А я сокойно и уверенно продолжил.
— Кстати, я тут краем уха слышал, что вами комитет государственной безопасности заинтересовался… Слежку ведет. От себя дополнительно могу подкинуть в прокуратуру любопытную информацию, насчет вашего сына, который якобы получил боевое ранение… Вот они удивятся, когда на медицинской комиссии выясниться, что никакого ранения и в помине нет. А там и комиссация окажется липовой, так как основания для нее нет. Кстати… Товарищ Амиров готов дать показания по моему вопросу, с ним уже говорили. Таких эпизодов хватает. Он признал, что сделал это под вашим давлением. Не удивлюсь, если запись телефонного разговора тоже имеется.
— Что? Кто ты такой? — теперь на лице Коньякова появилось что-то похожее на волнение. Он едва не подавился.
— Я? — я изобразил эмоциональное удивление. — Простой парень, который попал на войну. С вашей помощью…
— Но почему ты здесь?
— А это не твое собачье дело! — улыбнулся я. — Подводя итог нашей беседы, скажу вот что… Своего дурогона угомоните, или он точно нарвется! А лично Вам, Константин Тимофеевич, рекомендую поменьше злоупотреблять служебным положением, а то, знаете ли, и у стен есть уши. Ко мне еще вопросы есть?
Тот ничего не ответил. Но по лицу я видел, что тот однозначно задумал что-то не хорошее. Такие люди как он, пока их на землю сам не посадишь, не успокоятся.
— Мы еще не закончили!
— Конечно, не закончили. Я вам письмо напишу.
Я уверенно поднялся с лавочки, хотел уже отойти, но вспомнил еще кое-что.
— Да, на всякий случай предупреждаю, если попытаетесь навредить моей семье, сильно пожалеете! Из-под земли достану! Деньги и власть это хорошо, но автомат Калашникова еще лучше! Всех благ, Константин Тимофеевич.

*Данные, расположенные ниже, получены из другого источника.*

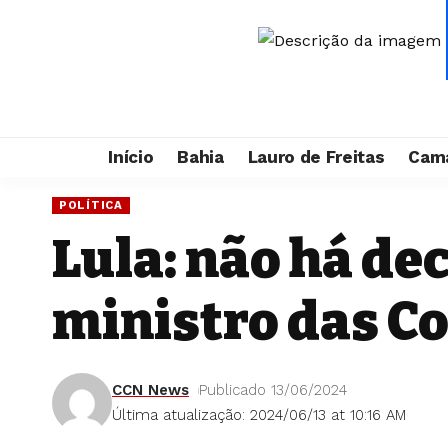
Início
Bahia
Lauro de Freitas
Cama
POLÍTICA
Lula: não há de
ministro das C
CCN News
Publicado 13/06/2024
Última atualização: 2024/06/13 at 10:16 AM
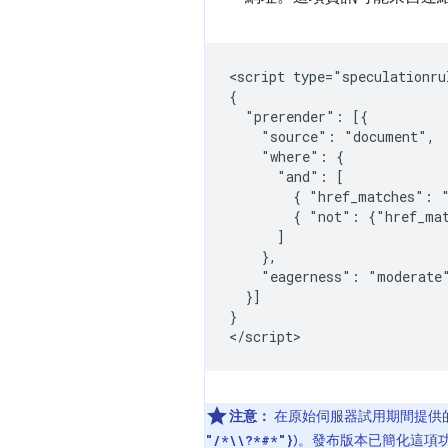
<script type="speculationrul
{

  "prerender": [{

    "source": "document",

    "where": {

      "and": [

        { "href_matches": "
        { "not": {"href_mat
      ]

    },

    "eagerness": "moderate"
  }]

}

注意：
在原始伺服器試用期間提供
)。發布版本已簡化這項
"/*\\?*#*"}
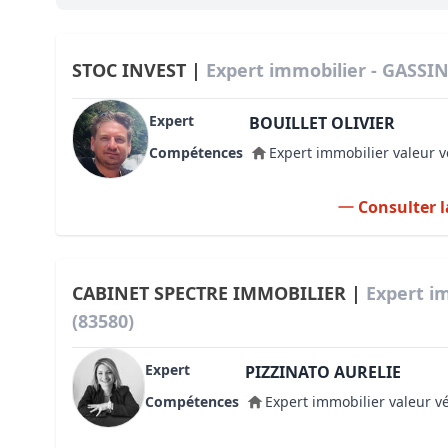
Bioclimatique BBC
Règles d’urbanisme
STOC INVEST |
Expert immobilier - GASSIN
Pathologies des bâtiments
Expert
BOUILLET OLIVIER
Lecture et compréhension d’un Pla
Compétences
Expert immobilier valeur v
Droit de l'environnement et de l'im
Consulter l
Estimer le droit au bail
CABINET SPECTRE IMMOBILIER |
Expert i
(83580)
Expert
PIZZINATO AURELIE
Compétences
Expert immobilier valeur v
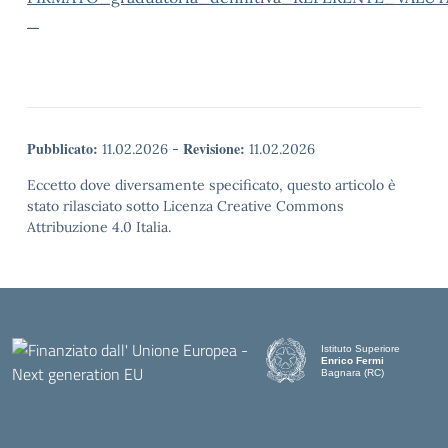
_
Pubblicato:
Revisione:
11.02.2026
-
11.02.2026
Eccetto dove diversamente specificato, questo articolo è
stato rilasciato sotto Licenza Creative Commons
Attribuzione 4.0 Italia.
Istituto Superiore
Enrico Fermi
Bagnara (RC)
— Visita la pagina iniziale d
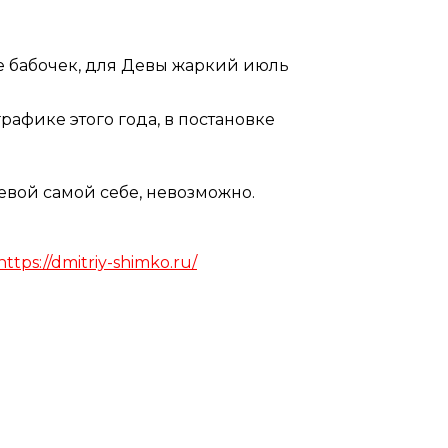
ие бабочек, для Девы жаркий июль
рафике этого года, в постановке
Девой самой себе, невозможно.
https://dmitriy-shimko.ru/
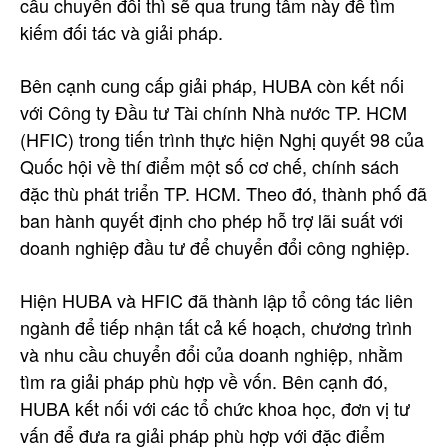
cầu chuyển đổi thì sẽ qua trung tâm này để tìm
kiếm đối tác và giải pháp.
Bên cạnh cung cấp giải pháp, HUBA còn kết nối
với Công ty Đầu tư Tài chính Nhà nước TP. HCM
(HFIC) trong tiến trình thực hiện Nghị quyết 98 của
Quốc hội về thí điểm một số cơ chế, chính sách
đặc thù phát triển TP. HCM. Theo đó, thành phố đã
ban hành quyết định cho phép hỗ trợ lãi suất với
doanh nghiệp đầu tư để chuyển đổi công nghiệp.
Hiện HUBA và HFIC đã thành lập tổ công tác liên
ngành để tiếp nhận tất cả kế hoạch, chương trình
và nhu cầu chuyển đổi của doanh nghiệp, nhằm
tìm ra giải pháp phù hợp về vốn. Bên cạnh đó,
HUBA kết nối với các tổ chức khoa học, đơn vị tư
vấn để đưa ra giải pháp phù hợp với đặc điểm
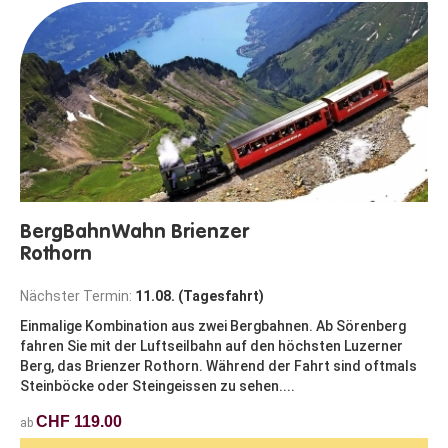
BergBahnWahn Brienzer
Rothorn
Nächster Termin:
11.08. (Tagesfahrt)
Einmalige Kombination aus zwei Bergbahnen. Ab Sörenberg
fahren Sie mit der Luftseilbahn auf den höchsten Luzerner
Berg, das Brienzer Rothorn. Während der Fahrt sind oftmals
Steinböcke oder Steingeissen zu sehen....
CHF 119.00
ab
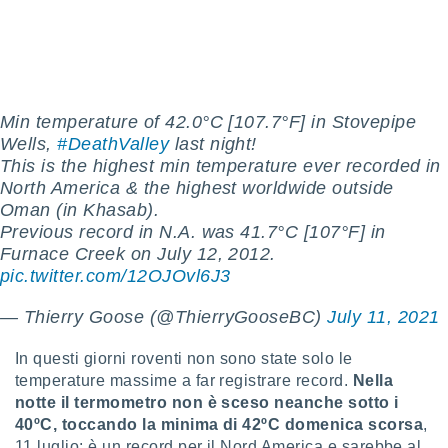
ioni
e
à non
izzata.
utare
zione dei
Min temperature of 42.0°C [107.7°F] in Stovepipe
 al
Wells,
#DeathValley
last night!
ito Web
This is the highest min temperature ever recorded in
questo
North America & the highest worldwide outside
ento
Oman (in Khasab).
 il
Previous record in N.A. was 41.7°C [107°F] in
Furnace Creek on July 12, 2012.
pic.twitter.com/12OJOvl6J3
o
, noi e i
— Thierry Goose (@ThierryGooseBC)
July 11, 2021
rtner
mo
In questi giorni roventi non sono state solo le
tori
temperature massime a far registrare record.
Nella
o
notte il termometro non è sceso neanche sotto i
e simili
40ºC, toccando la minima di 42ºC domenica scorsa
,
viare,
11 luglio: è un record per il Nord America e sarebbe al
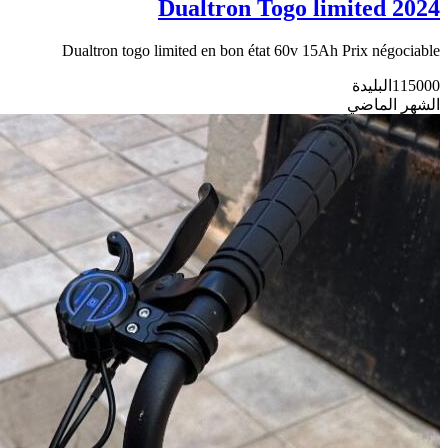
Dualtron Togo limited 2024
Dualtron togo limited en bon état 60v 15Ah Prix négociable
115000
البليدة
الشهر الماضي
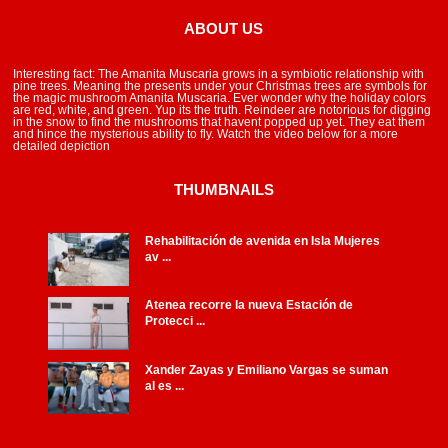
ABOUT US
Interesting fact: The Amanita Muscaria grows in a symbiotic relationship with
pine trees. Meaning the presents under your Christmas trees are symbols for
the magic mushroom Amanita Muscaria. Ever wonder why the holiday colors
are red, white, and green. Yup its the truth. Reindeer are notorious for digging
in the snow to find the mushrooms that havent popped up yet. They eat them
and hince the mysterious ability to fly. Watch the video below for a more
detailed depiction
THUMBNAILS
Rehabilitación de avenida en Isla Mujeres
av ...
Atenea recorre la nueva Estación de
Protecci ...
Xander Zayas y Emiliano Vargas se suman
al es ...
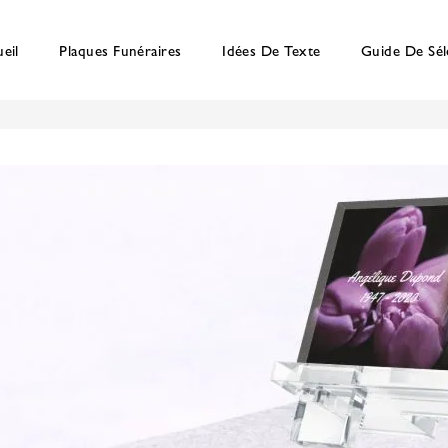
eil
Plaques Funéraires
Idées De Texte
Guide De Sél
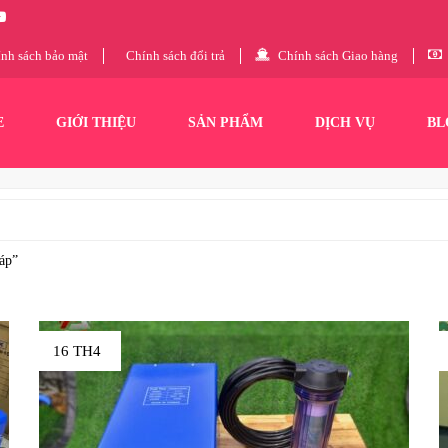
nh sách bảo mật
Chính sách đổi trả
Chính sách Giao hàng
E
GIỚI THIỆU
SẢN PHẨM
DỊCH VỤ
BL
 áp”
16 TH4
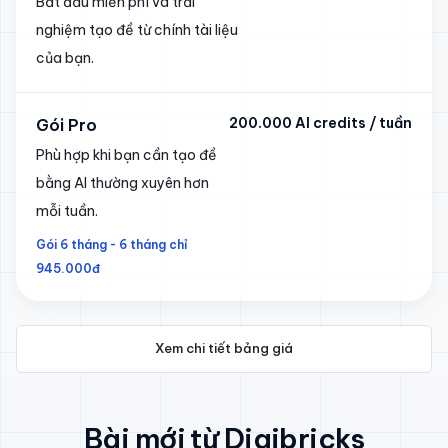
Bắt đầu miễn phí và trải
nghiệm tạo đề từ chính tài liệu
của bạn.
200.000 AI credits / tuần
Gói Pro
Phù hợp khi bạn cần tạo đề
bằng AI thường xuyên hơn
mỗi tuần.
Gói 6 tháng - 6 tháng chỉ
945.000đ
Xem chi tiết bảng giá
Bài mới từ Digibricks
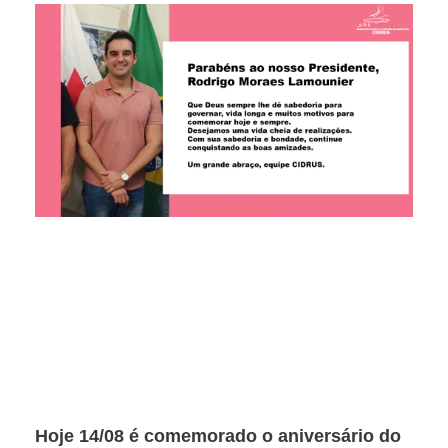
Hoje 14/08 é comemorado o aniversário do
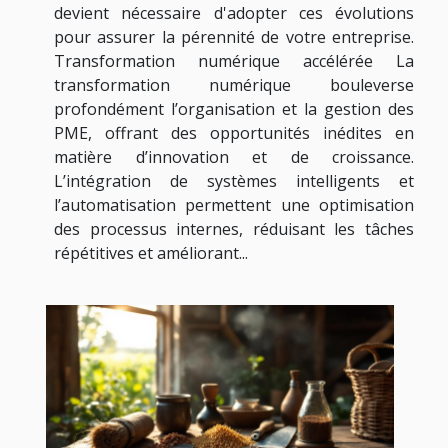
devient nécessaire d'adopter ces évolutions
pour assurer la pérennité de votre entreprise.
Transformation numérique accélérée La
transformation numérique bouleverse
profondément l’organisation et la gestion des
PME, offrant des opportunités inédites en
matière d’innovation et de croissance.
L’intégration de systèmes intelligents et
l’automatisation permettent une optimisation
des processus internes, réduisant les tâches
répétitives et améliorant...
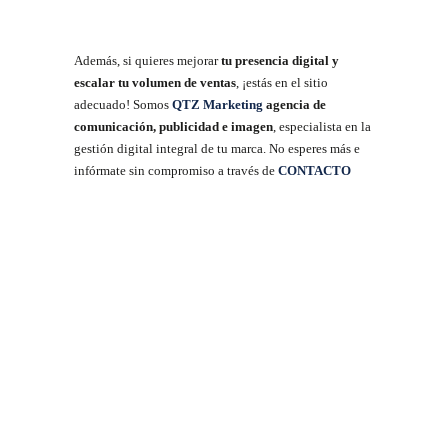
Además, si quieres mejorar
tu presencia digital y
escalar tu volumen de ventas
, ¡estás en el sitio
adecuado! Somos
QTZ Marketing
agencia de
comunicación, publicidad e imagen
, especialista en la
gestión digital integral de tu marca. No esperes más e
infórmate sin compromiso a través de
CONTACTO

Потом я скрылся в своей подъезде. Поднялся на второй этаж, но выше подниматься не стал — принялся наблюдать за ними. Вскоре, «Волга» уехала прочь. А я облегченно выдохнул.
Поднявшись по лестнице на пятый этаж, я открыл дверь.
Вошел внутрь. Стянул с себя куртку.
С кухни послышался голос:
— Максим, это ты?
— Я!
— Ты где пропадал? Я волновалась!
— Ма, ну я же говорил, что могу не вернуться. У Артема были.
Она вышла из кухни, подошла ближе.
— Максим, тут тебе звонили…
— Кто? — удивился я. — Уж не из милиции ли?
— И не только звонили… Тут тебе в половину девятого утра телеграмму принесли, из военного комиссариата. Вот она!
Я взял в руки бланк и прочитав содержимое, судорожно выдохнул. Там значилось:
«Ефрейтору Громову Максиму Сергеевичу необходимо прекратить пребывание в отпуске и к семнадцатому декабря явится на место постоянной дислокации»
Командир воинской части, майор Хлебов.